## Data
* * * *

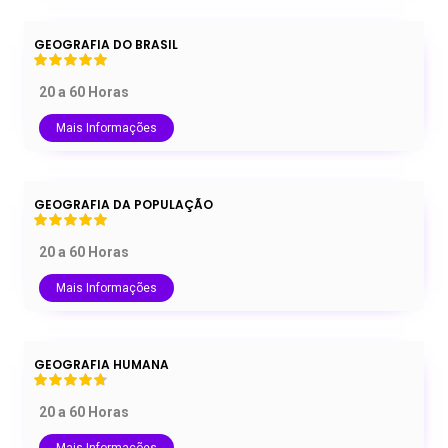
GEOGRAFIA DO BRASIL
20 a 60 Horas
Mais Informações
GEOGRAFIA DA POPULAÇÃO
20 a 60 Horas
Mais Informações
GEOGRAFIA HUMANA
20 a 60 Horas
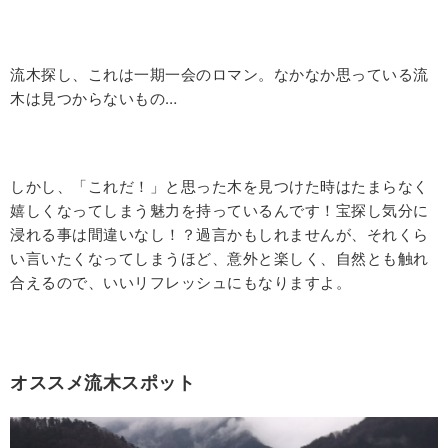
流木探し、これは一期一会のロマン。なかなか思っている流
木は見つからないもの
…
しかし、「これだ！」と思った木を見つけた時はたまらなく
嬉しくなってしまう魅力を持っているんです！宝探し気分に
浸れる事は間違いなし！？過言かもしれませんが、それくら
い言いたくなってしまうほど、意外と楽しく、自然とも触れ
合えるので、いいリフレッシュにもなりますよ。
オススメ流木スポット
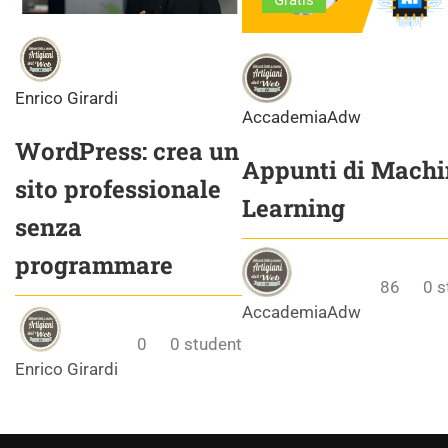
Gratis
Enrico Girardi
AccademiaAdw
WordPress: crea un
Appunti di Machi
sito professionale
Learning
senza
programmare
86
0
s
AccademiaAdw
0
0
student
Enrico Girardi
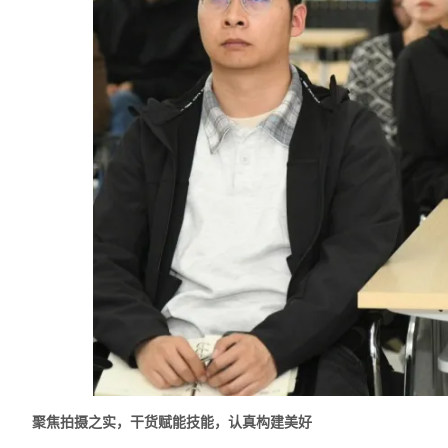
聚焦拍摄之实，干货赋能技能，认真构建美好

* * * *

## Activity
Leaving the pictures out, copy exactly the lines from the line that contains "い言いたくなってしまうほど、意外と楽しく、自然とも触れ" to the last line of the data, both ends included.

## Result of this task
い言いたくなってしまうほど、意外と楽しく、自然とも触れ
合えるので、いいリフレッシュにもなりますよ。
オススメ流木スポット
Gratis
Enrico Girardi
AccademiaAdw
WordPress: crea un
Appunti di Machi
sito professionale
Learning
senza
programmare
86
0
s
AccademiaAdw
0
0
student
Enrico Girardi
聚焦拍摄之实，干货赋能技能，认真构建美好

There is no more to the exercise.